Carnegie Mellon University (CMU) has developed a new system for training self-driving cars to accurately track the movement of pedestrians, bicycles and other vehicles, providing more data for better results.
Most autonomous vehicles navigate via the use of LiDAR sensors, which provide 3D information about the surrounding environment in the form of a point cloud. One method of interpreting this data is a technique known as scene flow, which involves calculating the speed and trajectory of each point in the cloud. Groups of points moving together are interpreted as vehicles, pedestrians or other moving objects.
Traditionally, training these systems has required labelled datasets, in which each 3D point is tracked over time. Manually labelling these datasets is laborious and expensive, and as a result there is relatively little real-world training data available. Scene flow training is instead often performed with less effective simulated data, and then fine-tuned with the small amount of labelled real-world data that exists.

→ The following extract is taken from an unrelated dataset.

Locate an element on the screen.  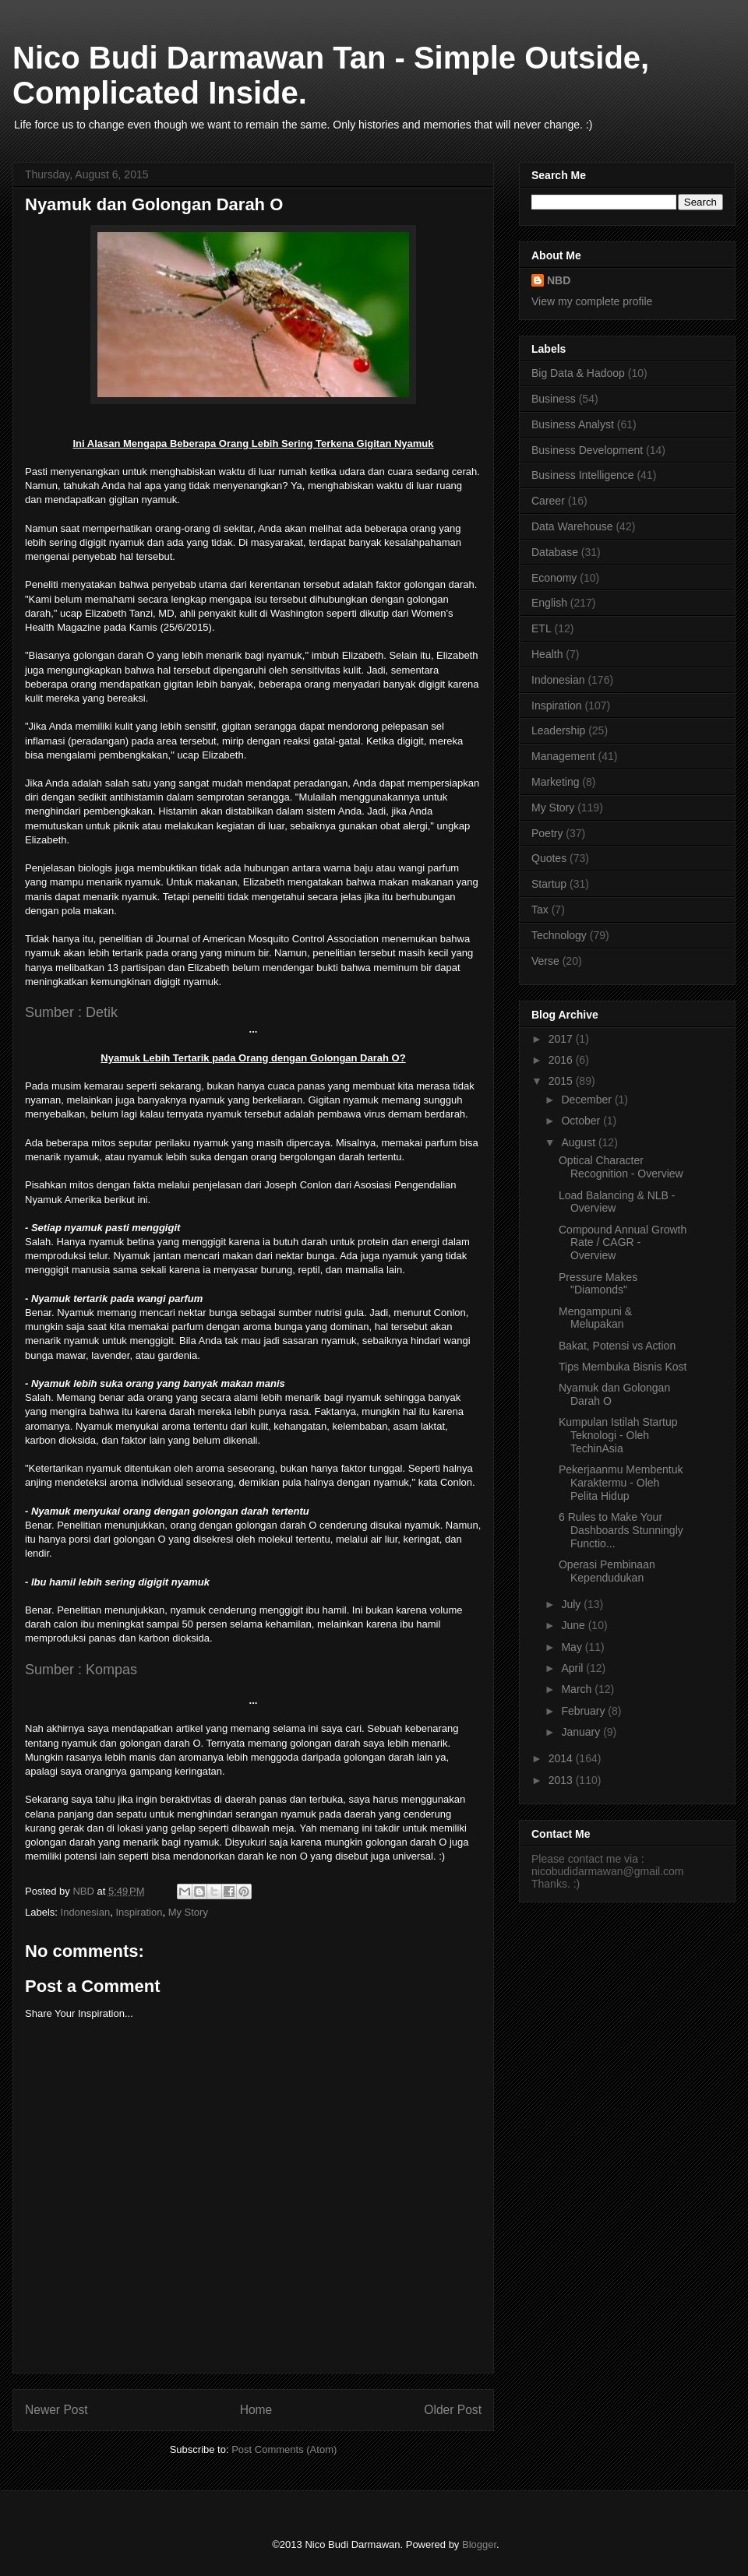
2016 is located at coordinates (562, 1060). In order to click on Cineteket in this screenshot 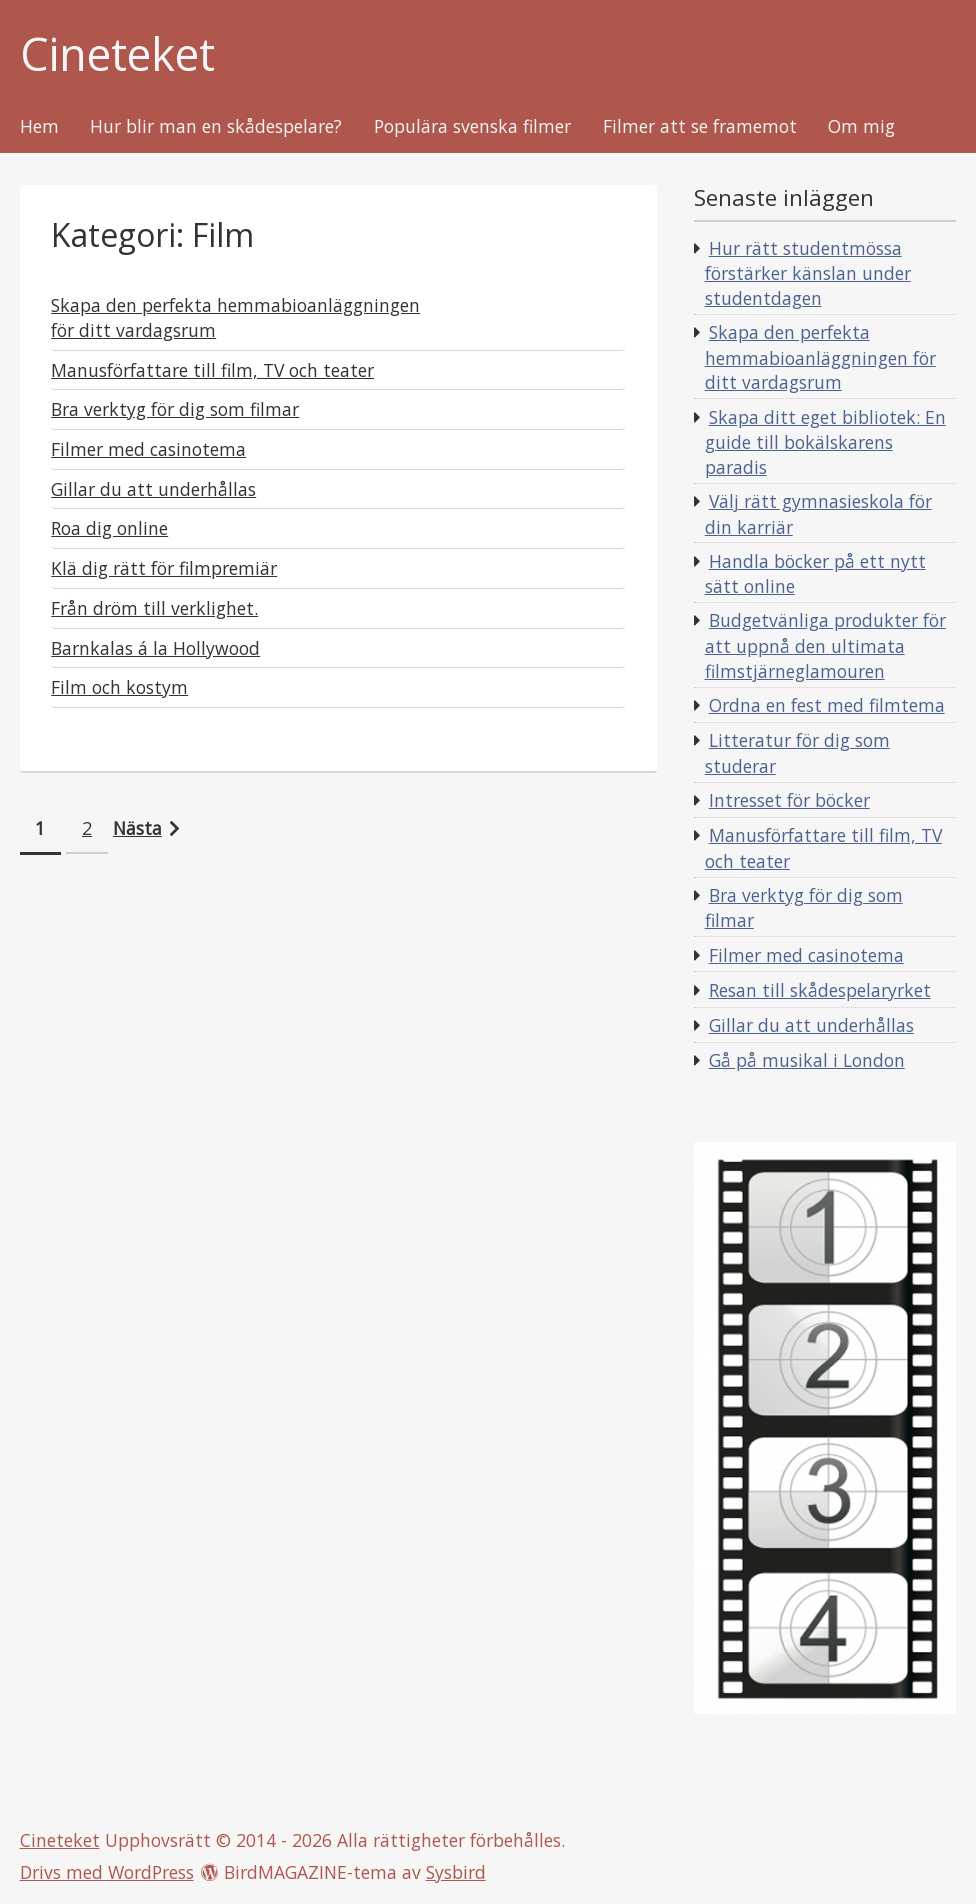, I will do `click(117, 54)`. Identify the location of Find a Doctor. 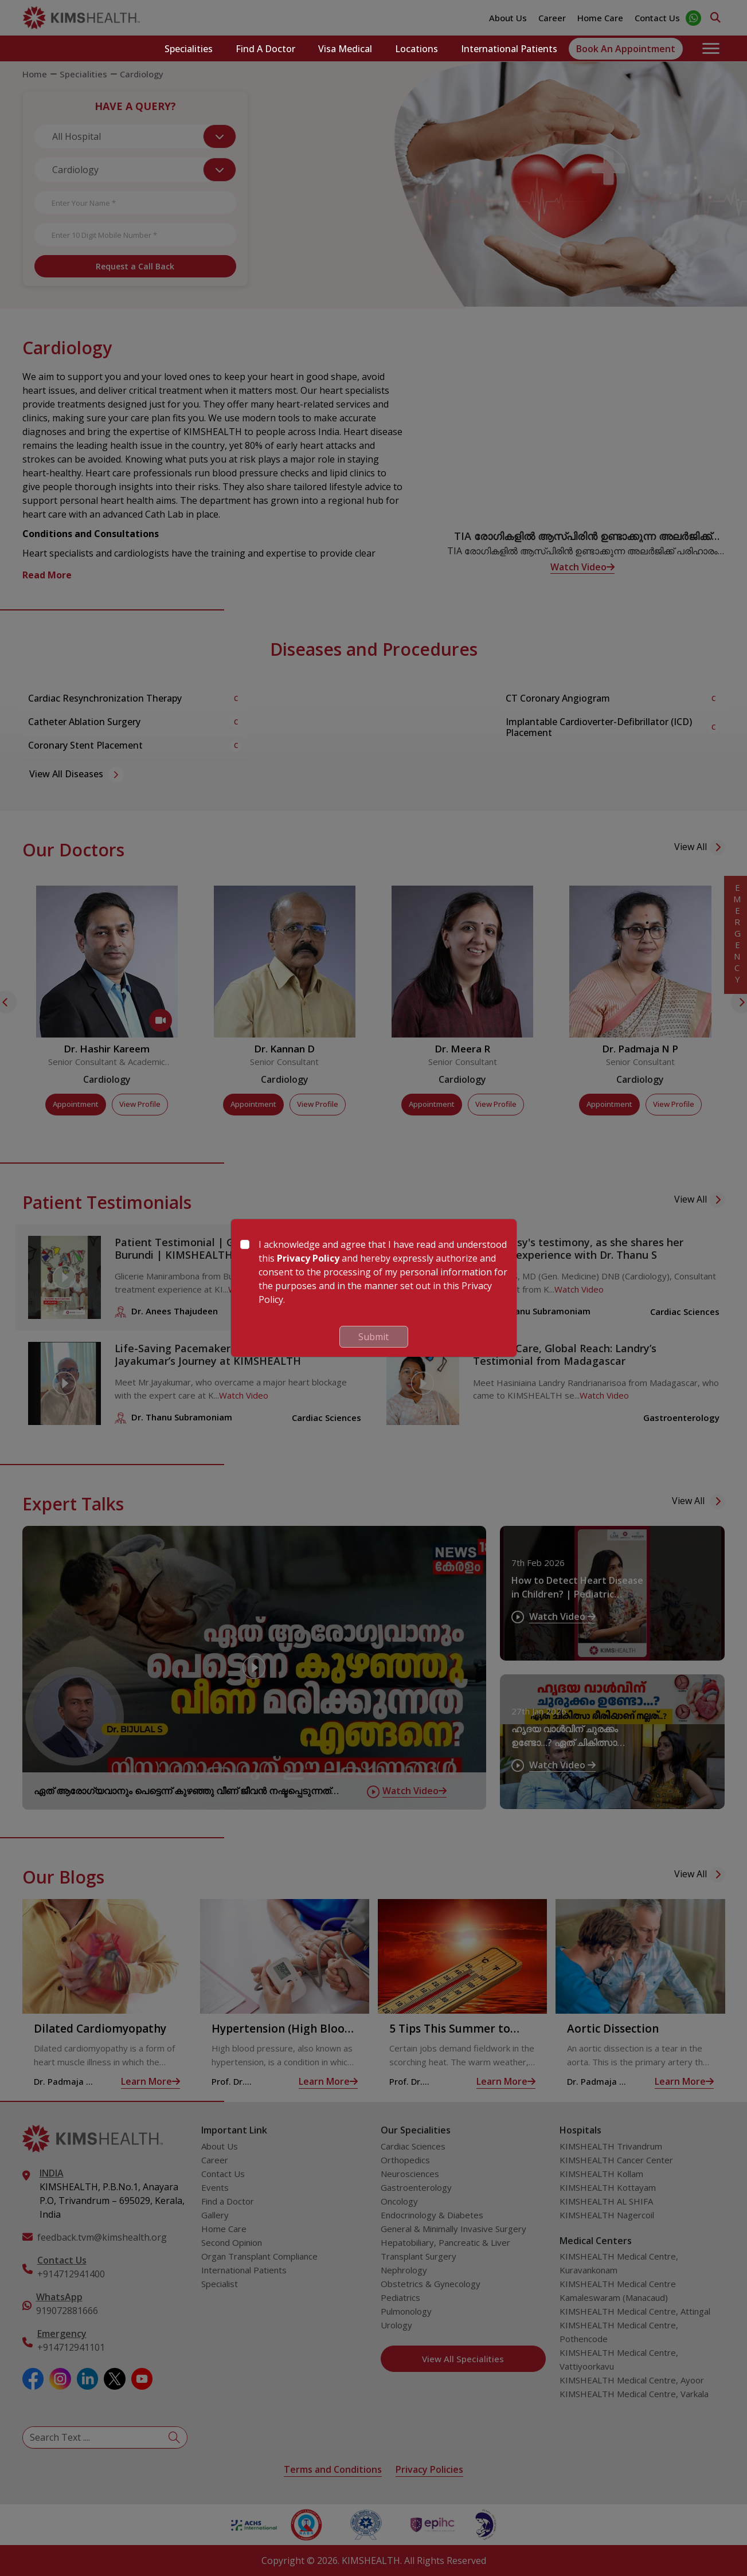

The team at CMU took a different approach, using unlabelled data to perform scene flow training. Large amounts of unlabelled data is available, as it is relatively easy to generate by simply mounting a LiDAR sensor on a car and driving around. In order to make this approach effective, the team had to develop a way for the system to detect its own errors in scene flow.
At each instant, the system attempts to predict the trajectory and speed of each 3D point. In the next instant, it measures the distance between the point’s predicted location and the actual location of the point nearest that predicted location. This distance forms one type of error to be minimized.
The system then reverses the process, starting with the predicted point location and working backward to map back to where the point originated. At this point, it measures the distance between the predicted position and the actual origination point, and the resulting distance forms the second type of error. The system then works to correct both types of error.
The researchers calculated that scene flow accuracy using a training set of synthetic data was only 25%. When the synthetic data was fine-tuned with a small amount of real-world labelled data, the accuracy increased to 31%. When they added a large amount of unlabelled data to train the system using their approach, scene flow accuracy jumped to 46%.
“It turns out that to eliminate both of those errors, the system actually needs to learn to do the right thing, without ever being told what the right thing is,” said David Held, assistant professor in CMU’s Robotics Institute.
“Our method is much more robust than previous methods because we can train on much larger datasets,” commented Himangi Mittal, a research intern working with Held.
The CMU team presented their method at the Computer Vision and Pattern Recognition (CVPR) conference. Their research was supported by the CMU Argo AI Center for Autonomous Vehicle Research, with additional support from a NASA Space Technology Research Fellowship.